Stuck Gears

by Beth on May 3, 2005

I came home from an inspirational (ok, also my first) writer’s retreat this weekend with a finished ten-page article in my hip pocket that just needs revising and a good query letter to find its way into a glossy writer’s magazine and the fuel to get cracking on that short story I’ve been stalled on a for a few weeks. But first I had a speed bump in the road to creative and harmonious bliss…

My thesis proposal.

I still like using the word thesis, even though it’s dated and, when combined with my recent stories of how my Barry Manilow CD collection was stolen from my car (no joke…I can’t smile without them), makes me sound about as hip as an 8 Track player. Somehow thesis makes me feel scholarly and educated when the truth is that my ability to write makes it slightly easier to pass total bullcrap by in literature reviews and research design essays that dot my path to the MA Ed. I’d better finish by next fall. To say I’m completing my thesis sounds impressive. To say I’m finishing my final project sounds like I’m waiting for mom to pick up a posterboard and markers on the way home from work so I can get out the glue and glitter. Call me old fashioned. Everyone else does!

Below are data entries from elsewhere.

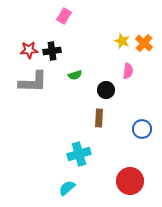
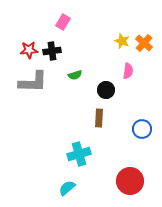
pink rectangle: moved 1 px left, 6 px down
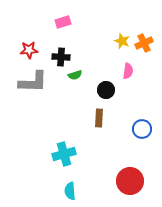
pink rectangle: rotated 42 degrees clockwise
orange cross: rotated 24 degrees clockwise
black cross: moved 9 px right, 6 px down; rotated 12 degrees clockwise
cyan cross: moved 15 px left
cyan semicircle: moved 3 px right, 3 px down; rotated 54 degrees counterclockwise
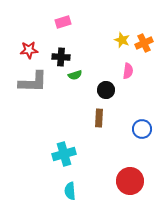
yellow star: moved 1 px up
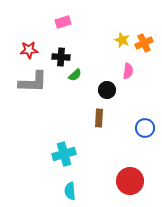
green semicircle: rotated 24 degrees counterclockwise
black circle: moved 1 px right
blue circle: moved 3 px right, 1 px up
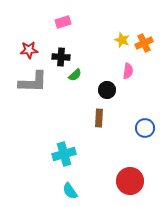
cyan semicircle: rotated 30 degrees counterclockwise
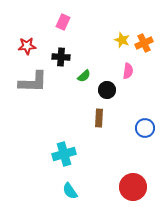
pink rectangle: rotated 49 degrees counterclockwise
red star: moved 2 px left, 4 px up
green semicircle: moved 9 px right, 1 px down
red circle: moved 3 px right, 6 px down
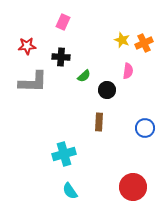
brown rectangle: moved 4 px down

But back to the roadblock. I came home from school yesterday (the job), raring and barely able to contain my creative energies toward cleaning up the article and starting a killer query (don’t hate me because I like writing queries), but had one slight hitch in the process: my thesis proposal is due today. And I still had the methodology to finish.

Yikes.

Nothing takes the wind out of a creative writer’s sails than having to write something academic and dry. Luckily, I’d finished a portion of my methodology for my midterm so it was a matter of cutting, pasting and adding in more details. Not the details I liked, though. But the good student in me persevered, limited my action verbs and told instead of showed.

I like to think that the academic writing teaches me exactly what not to do in fiction. I’m sure it does. But what it’s done for sure is tossed a wrench in my creativity. You know, like the person who tries to drive a stick for the first time and you hear that bone-rattling grind of gears when they just don’t quite master the clutch? That’s how my creative mind is working now. Crunched gears.